__Work required__
The output must match the entries below exactly, with pictures removed.

__Material to process__
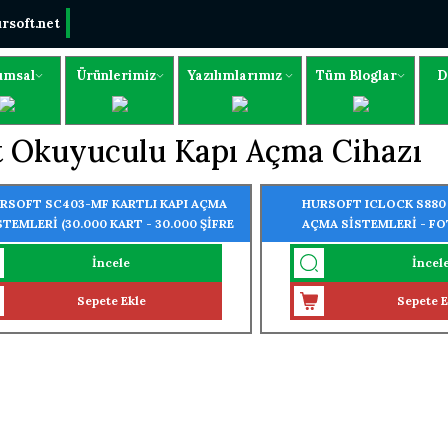
rsoft.net
umsal
Ürünlerimiz
Yazılımlarımız
Tüm Bloglar
D
t Okuyuculu Kapı Açma Cihazı
RSOFT SC403-MF KARTLI KAPI AÇMA
HURSOFT ICLOCK S880 
STEMLERİ (30.000 KART - 30.000 ŞİFRE
AÇMA SİSTEMLERİ - F
UMA ÖZELLİĞİ)
(10.000 KART - 10.000 
İncele
İncel
ÖZELLİĞİ)
Sepete Ekle
Sepete E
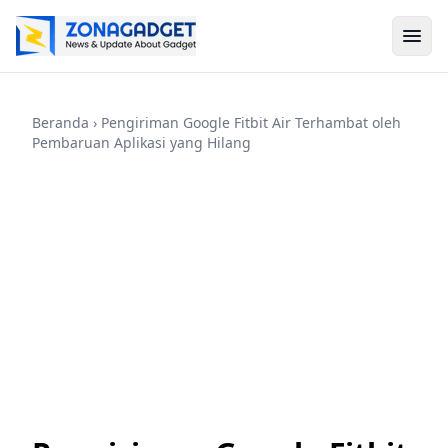
Beranda
› Pengiriman Google Fitbit Air Terhambat oleh
Pembaruan Aplikasi yang Hilang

__Answer space__
rsoft.net
umsal
Ürünlerimiz
Yazılımlarımız
Tüm Bloglar
D
t Okuyuculu Kapı Açma Cihazı
RSOFT SC403-MF KARTLI KAPI AÇMA
HURSOFT ICLOCK S880 
STEMLERİ (30.000 KART - 30.000 ŞİFRE
AÇMA SİSTEMLERİ - F
UMA ÖZELLİĞİ)
(10.000 KART - 10.000 
İncele
İncel
ÖZELLİĞİ)
Sepete Ekle
Sepete E
Beranda
› Pengiriman Google Fitbit Air Terhambat oleh
Pembaruan Aplikasi yang Hilang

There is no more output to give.